The game, played in College Park, was only seconds old when Buccaneers intercepted a loose pass and broke down the pitch unopposed for an easy score. The conversion followed and Trinity looked to the experience of Jack McDermott, starting at outhalf, to bring them back into contention. But in that early phase it was the visitors who looked dangerous, fanning out across the pitch and probing from the wide areas. A series of pick and goes soon unlocked Trinity’s defence and the visitors took their second try from short range.
The fightback began immediately, with Trinity looking to exploit the space up the middle of the pitch that Buccaneers were leaving, a consequence of their wide approach. At around the 20-minute mark came the reward. Sebastian Fromm, playing on the wing, began a mazy run through the Buccaneers back line, before second row Alex McDonald arrived in support. McDonald had a lot to do, taking on the ball from just inside the visitors half, but he left the chasing pack behind to cross between the posts. McDermott will have better days kicking, out of hand and from the spot, but he was good for the extras.
The next 10 minutes saw a war for position. Buccaneers were impressive in the lineout and moved the ball dangerously at times but handling errors in wide positions killed their attacking threat, on the rare occasion an opening presented itself. DUFC, on the other hand, exploited one quick turnover to bring themselves back into the game. Aengus Lloyd tapped and went himself from the subsequent penalty, was cynically checked by his opposite number, and despite calls for a yellow card, Trinity were happy with a kickable penalty in front of the posts. McDermott delivered.
Buccaneers restored their seven-point advantage from the penalty spot almost immediately, but momentum was with Trinity as the first half entered its final phases. From a maul in the corner the home side went over for their second try, and although the conversion was sliced wide from a tight angle, it was the team from the Midlands that were panicking now. Half time came and they were able to regroup before Trinity did any more damage.
The second half saw a long stalemate, with both of Buccaneers second rows making punishing runs into a packed home defence. With both sides probing for the crucial next score, it was a matter of who could keep their discipline at the breakdown. This was the moment the leaders in the spine of this Trinity side stood up to be counted. Paddy Finlay made an explosive break down the centre, his pack came up in support, and the referee punished Buccaneers for their scrambled defensive efforts. Tommy Whittle came on in place of McDermott and with his first touch he sank the penalty that put Trinity in the driving seat for the first time, at 18-17. Then another penalty, and a yellow card for Buccaneers, followed. Whittle split the posts nervelessly to buy Trinity precious breathing room.

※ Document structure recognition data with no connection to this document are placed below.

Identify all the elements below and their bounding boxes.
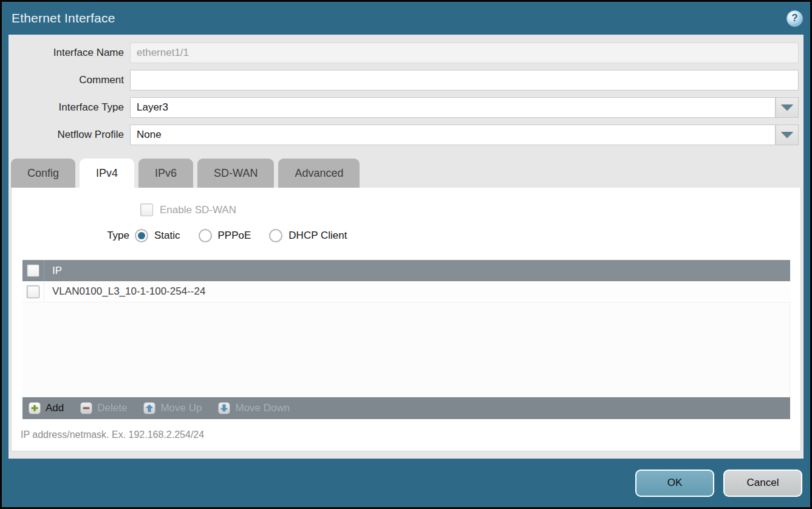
netflow-profile-dropdown[interactable]: None [130,125,799,145]
interface-type-dropdown-button[interactable] [776,97,799,118]
comment-row: Comment [9,70,803,91]
interface-type-row: Interface Type Layer3 [9,97,803,118]
tab-sdwan[interactable]: SD-WAN [197,159,274,188]
ip-format-hint: IP address/netmask. Ex. 192.168.2.254/24 [21,429,800,440]
radio-pppoe-icon [199,229,212,242]
dialog-content: Interface Name Comment Interface Type La… [9,35,803,459]
add-button-label: Add [46,402,64,414]
row-checkbox-cell [22,281,44,302]
comment-field[interactable] [130,70,799,91]
chevron-down-icon [781,104,793,111]
delete-button: Delete [80,402,127,414]
ip-table: IP VLAN0100_L3_10-1-100-254--24 Add [22,260,790,419]
arrow-down-icon [218,402,230,414]
interface-type-dropdown[interactable]: Layer3 [130,97,799,118]
radio-dhcp-client-icon [269,229,282,242]
ip-table-header: IP [22,260,790,281]
ip-cell: VLAN0100_L3_10-1-100-254--24 [44,285,205,298]
netflow-profile-row: Netflow Profile None [9,125,803,145]
radio-static-label: Static [154,230,180,242]
move-up-button-label: Move Up [160,402,202,414]
type-label: Type [12,230,129,242]
tab-ipv6[interactable]: IPv6 [138,159,193,188]
move-down-button: Move Down [218,402,290,414]
interface-name-field [130,43,799,63]
interface-type-label: Interface Type [9,101,124,114]
move-down-button-label: Move Down [235,402,290,414]
radio-static[interactable]: Static [135,229,180,242]
delete-button-label: Delete [97,402,127,414]
ipv4-tab-panel: Enable SD-WAN Type Static PPPoE DHCP Cli… [11,188,801,451]
table-empty-area [22,302,790,397]
enable-sdwan-label: Enable SD-WAN [160,204,236,216]
netflow-profile-dropdown-button[interactable] [776,125,799,145]
netflow-profile-label: Netflow Profile [9,129,124,141]
cancel-button[interactable]: Cancel [723,470,802,497]
table-toolbar: Add Delete Move Up [22,397,790,419]
radio-pppoe-label: PPPoE [218,230,251,242]
dialog-footer: OK Cancel [2,459,810,507]
radio-static-icon [135,229,148,242]
plus-icon [29,402,41,414]
chevron-down-icon [781,132,793,138]
type-row: Type Static PPPoE DHCP Client [12,229,800,242]
interface-name-row: Interface Name [9,43,803,63]
row-checkbox[interactable] [27,285,39,298]
tab-config[interactable]: Config [11,159,75,188]
tabstrip: Config IPv4 IPv6 SD-WAN Advanced [9,159,803,188]
interface-type-value: Layer3 [130,97,776,118]
help-icon[interactable]: ? [786,10,803,27]
ok-button[interactable]: OK [635,470,714,497]
minus-icon [80,402,92,414]
select-all-checkbox[interactable] [27,264,39,277]
move-up-button: Move Up [143,402,202,414]
select-all-cell [22,260,44,281]
add-button[interactable]: Add [29,402,64,414]
interface-name-label: Interface Name [9,47,124,59]
tab-advanced[interactable]: Advanced [278,159,360,188]
enable-sdwan-row: Enable SD-WAN [140,203,800,216]
radio-pppoe[interactable]: PPPoE [199,229,251,242]
table-row[interactable]: VLAN0100_L3_10-1-100-254--24 [22,281,790,302]
comment-label: Comment [9,74,124,86]
tab-ipv4[interactable]: IPv4 [80,159,134,188]
dialog-title: Ethernet Interface [12,11,786,26]
radio-dhcp-client[interactable]: DHCP Client [269,229,347,242]
arrow-up-icon [143,402,155,414]
radio-dhcp-client-label: DHCP Client [288,230,347,242]
ip-column-header: IP [44,265,62,277]
dialog-titlebar: Ethernet Interface ? [2,2,810,35]
ethernet-interface-dialog: Ethernet Interface ? Interface Name Comm… [0,0,812,509]
netflow-profile-value: None [130,125,776,145]
enable-sdwan-checkbox [140,203,153,216]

Suddenly it was Trinity’s game to lose, and over a nerve-shredding 10 minute period it looked the home side might do just that. Inviting pressure onto themselves with handling errors and some poor clearing kicks, it took a huge, sustained defensive effort to keep Buccaneers at bay. At one stage, a 20-phase attack was only ended by a superb series of covering tackles, from fullback Jack Kelly and Fromm respectively. The moment of the match was a superb diving tackle from winger Evan Dixon to smother a surefire Buccaneers try on the right wing. Frustrated to be turned away so close to the try line, Buccaneers lost their discipline after another huge hit from Finlay, who injured himself in the process, Whittle was able to put the ball into touch for the final whistle. The points, the character and the defensive discipline shown here will be crucial come the end of the season.